FAQs – The Submission
How do I make my entry easier for the Adjudicators to mark?
- Read the brochure carefully.
- Your submission should be structured in a manner similar to the sections requested by the organisers e.g. You should have a folder sub-divided into the sections as indicated on the brochure or supply mini-folders based on the different sections.
- Ensure you provide the evidence – not your aspirations.
- Supply more detailed documents as appendices and refer to them in the main body of the report.
- Do not supply documentation that is too large for the adjudicator, e.g. where the documentation falls out of a folder when opened.
- An entry containing only a few pages of what the organisation has done is unlikely to succeed.
- Put yourself in the shoes of an adjudicator and submit in a format that you would like to receive if you were an adjudicator.
- A good indicator as to the size of the submission is that it fits in a lever arch folder.
- Do to use plastic covers or sleeves
Can I send my submission in electronically by email, CD, or memory stick/card?
Not at this point in time. Adjudicators have to peruse through many pages of documents and reading on screen is more tiring than paper. Printing by NISO/NISG may have undesired effects such as printing errors, document sequencing, font issues, page size issues, graphic formats, etc.
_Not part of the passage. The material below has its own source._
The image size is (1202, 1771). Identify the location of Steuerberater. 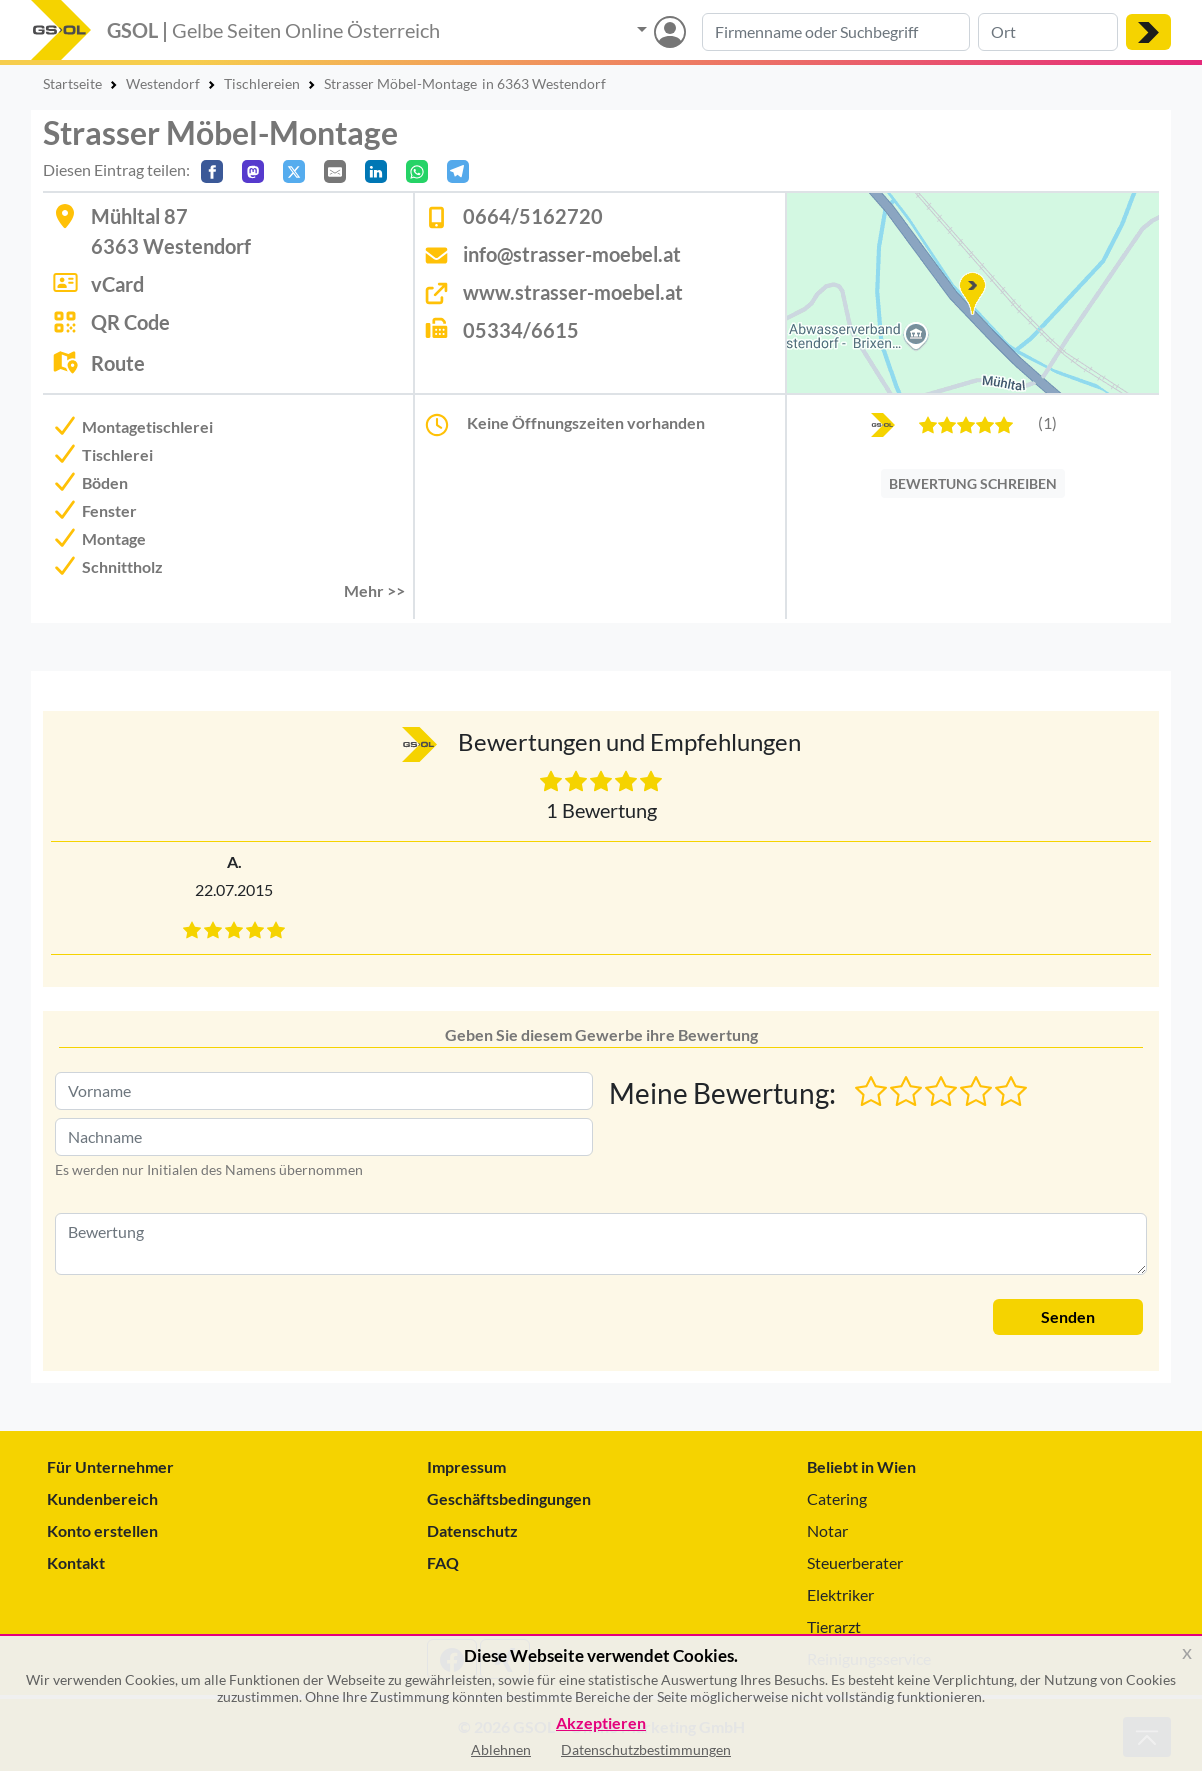 (855, 1562).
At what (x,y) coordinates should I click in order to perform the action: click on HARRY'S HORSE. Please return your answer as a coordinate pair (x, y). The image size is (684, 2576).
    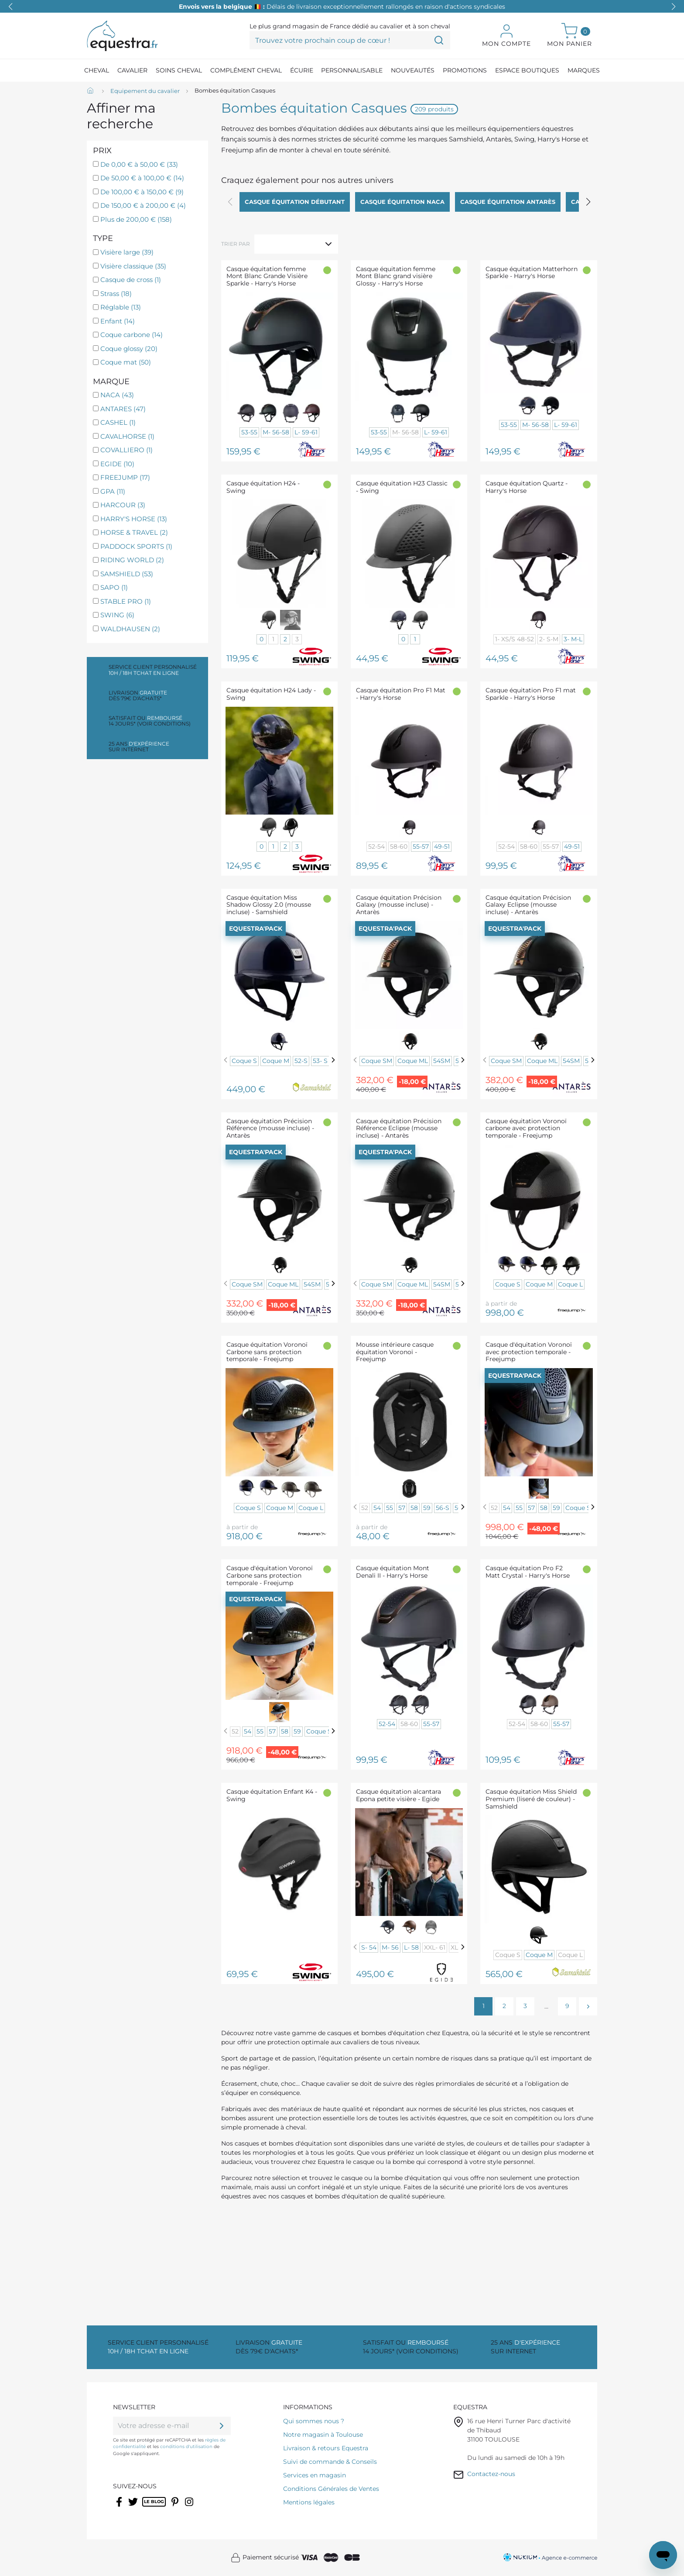     Looking at the image, I should click on (133, 519).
How should I start to tackle an entry
We suggest that you read the safety awards brochure to get an overview of what the awards is about and why you should enter. It also outlines the award categories. Next you should read the guidelines incorporating the prompt sheet. This should be read in conjunction with the slide notes from the workshop which are available in workshop packs and from the downloads page [when the workshops have been completed]. You should familiarise yourself with this website and estimate the process you will adopt to complete the task. Decide if you will hand over some of the responsibilities to others on your team or not. Either way, devise your plan and timescales. Consult the FAQ pages, especially this one and FAQs: Application.
- Consult the Awards brochure and decide if you would like your organisation to win a Safety Award
- Read the guidelines in conjunction with the slide notes from the workshops [see downloads page]
- Familiarise yourself and, if relevant, your team with this website.
- Devise your plan for making a submission
- Quality, not quantity. Evidence not aspirations
- Submit by the closing date
We suggest that you first fill in the entry form which also includes section 1 [Accident Statistics]. This is normally straight forward for organisations that maintain records. We then suggest that you tackle Health and Safety Management (Section 2) which is generally submitting evidence that you have a management system and safety policy in place. For all the remaining sections, think and supply EVIDENCE not aspirations or blank paperwork.
Must I submit information only relating to the year in question?
Generally yes, however, there are circumstances when you may have to submit older information / evidence, for example, if your health and safety policy states that your safety statement will be reviewed every two years in the absence of new work practices, then it is perfectly acceptable to submit a safety statement that is not in the year in question. Also, if training is required every two or three years, training records going back in time are acceptable.
The year in question for the 2017 Safety Awards is 2016
You state that any organisation’s objective should be zero accidents. This is unrealistic in my industry.
NISO and NISG state that an organisation’s target must always be zero accidents. NISO or NISG cannot accept that an organisation will have a target of a certain number of accidents. However, zero accidents may not be achieved by an organisation but its achievements can be measured in the downward trend to zero accidents.
What is the difference between audits and inspections?
For the purposes of the Safety Awards, audits tend to be of shorter duration than inspections and tend to work from a pre printed audit sheet which is effectively a checklist [tick box questionnaire]. An inspection tends to be more detailed with more analysis required. Inspections tend to be more thorough and last longer.
Can you give me examples of intent vs evidence?
Intent: Safety Policy may state that the Safety Statement is reviewed annually.
Evidence: The Safety Statement will be signed and dated within this annual review period.
Intent: Statement by Organisation that there will be four safety committee meetings during the year.
Evidence: Sample minutes of committee meeting showing date and attendees together with date of next meeting recorded.
Intent: Blank training record sheet
Evidence: Training record sheet signed by attendees, dated and signed off by competent trainer.
Am I at a disadvantage because some of the items listed in the prompt sheet don’t apply to my organisation?
If items listed in the prompt sheet are not relevant to your organisation, say so, and state why they are not relevant. The marks allocated for this question will be deducted from the possible marks allocated for that section, ensuring such an organisation is not at any disadvantage as a result. It is therefore possible for all organisations to achieve maximum marks irrespective of whether an item in the prompt list is relevant or not. Remember, if it is not relevant, you must convince the adjudicators, to enable the appropriate adjustment to be made.
I am making a submission based on the whole organisation and the risks are different for each location / site. What do I do?
Sample risk assessments covering all the risks spread out over all the locations / sites must be provided. Your submission should reflect evidence from all parts of the organisation.